Del resto i giallorossi guidati dal nuovo condottiero vanno ad affrontare solo il peggior avversario: la squadra che attualmente comanda in vetta e guarda tutti dall’alto verso il basso. La Roma compreso distante addirittura 13 punti dopo nemmeno 12 turni disputati frutto di 3 vittorie, 5 pareggi e 4 sconfitte.
L’architetto del post Maradona
Nella stagione 1991/92 il Napoli, ormai orfano del Pibe de Oro accasatosi nel frattempo al Siviglia, ha l’obiettivo di ripartire con nuove idee ma soprattutto con nuovi interpreti.
Il presidente Ferlaino quindi si adopera per compiere un vero e proprio cambiamento: al fine di lasciarla competitiva (pur sapendo che la concorrenza è nettamente più forte) lavora per mantenere a tutti i costi la qualità della rosa elevata.
Anche in dirigenza cambia. Via Luciano Moggi che si accasa al Torino, fa largo all’arrivo di Giorgio Perinetti.

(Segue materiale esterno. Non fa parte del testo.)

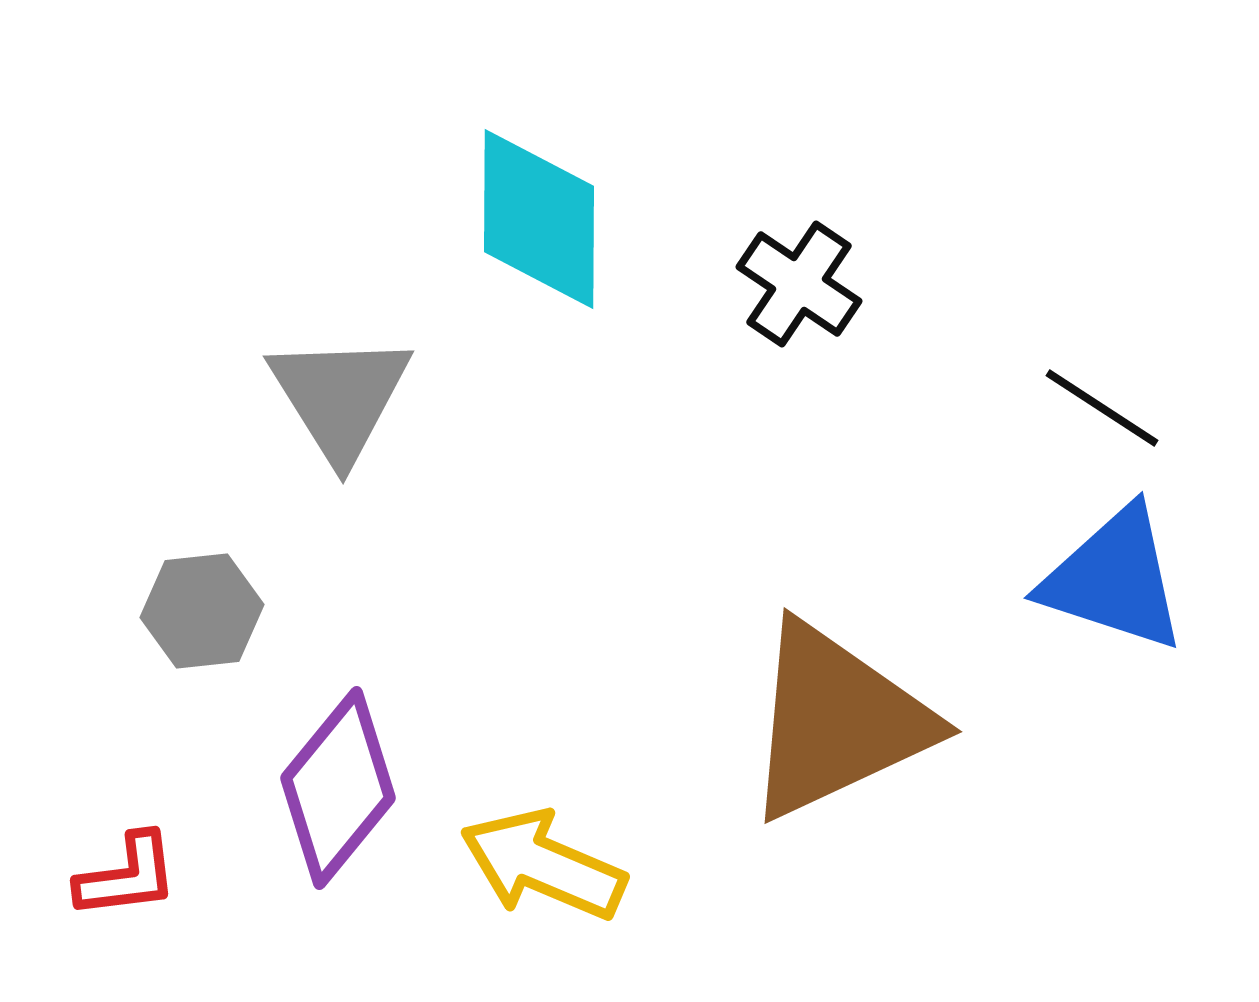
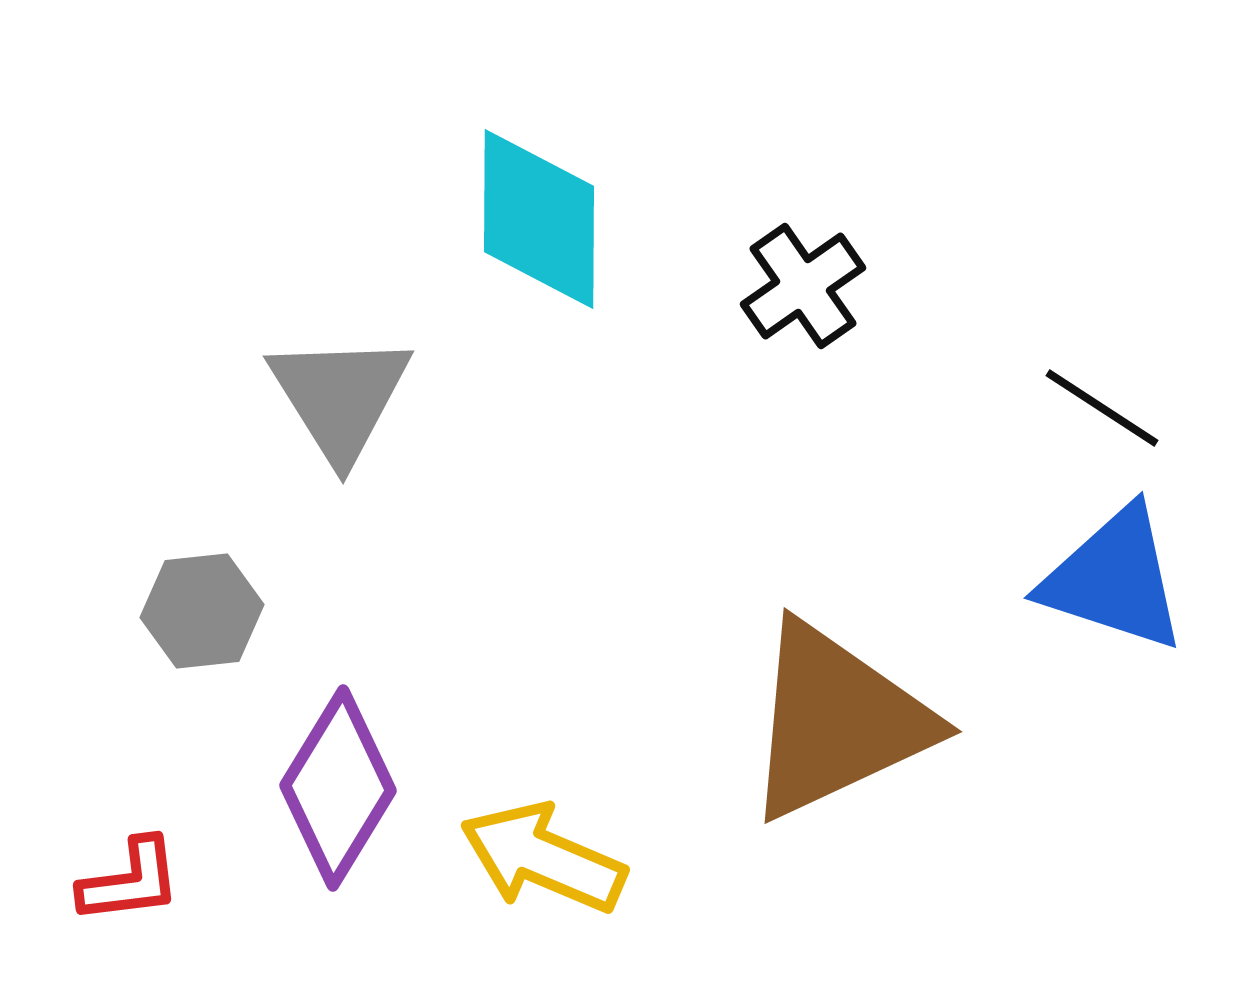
black cross: moved 4 px right, 2 px down; rotated 21 degrees clockwise
purple diamond: rotated 8 degrees counterclockwise
yellow arrow: moved 7 px up
red L-shape: moved 3 px right, 5 px down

Via Bigon (l’allenatore degli utlimi trofei) sceglie Claudio Ranieri, giovane e rampante allenatore con esperienza pari a un anno di A, deputato ad arruolarsi come l’architetto del post Maradona.
Il tecnico, ha l’arduo compito di risollevare le sorti di una compagine che solo l’anno prima contro ogni rosea previsione inaspettatamente arriva 8ª e sfruttando l’innesto di giocatori non di primissimo piano ma sicuramente interessanti e di prospettiva come Michele Padovano, Michele Tarantino e Laurent Blanc, alla fine Claudio Ranieri svolge un egregio lavoro.
La qualificazione UEFA al primo colpo, via al secondo anno
Al primo anno se al termine del girone di andata si piazza secondo alle spalle a sole sei lunghezze dal grande Milan, lasciando la sensazione a tutti di poter riportare nuovamente il Napoli ai fasti di qualche anno prima (indici positivi l’exploit di Zola ritenuto l’erede di Maradona, il ritorno alla vena realizzativa di un rinato Careca), al ritorno le cose cambiano.
Per via di qualche intoppo di troppo, complice una difesa traballante nonostante la presenza di giocatori espertissimi come Ferrara e Alemao, si proietta verso una situazione di classifica tuttosommato accettabile perché migliorata se comparata con quella dell’anno precedente. Termina con un quarto posto che vale la partecipazione alla successiva edizione della Coppa UEFA.
Al secondo invece la conduzione della squadra priva di Alemao e Blanc gli viene tolta per l’andamento negativo di 5 sconfitte nelle prime 9 partite e la conseguente prematura eliminazione dalla Coppa UEFA.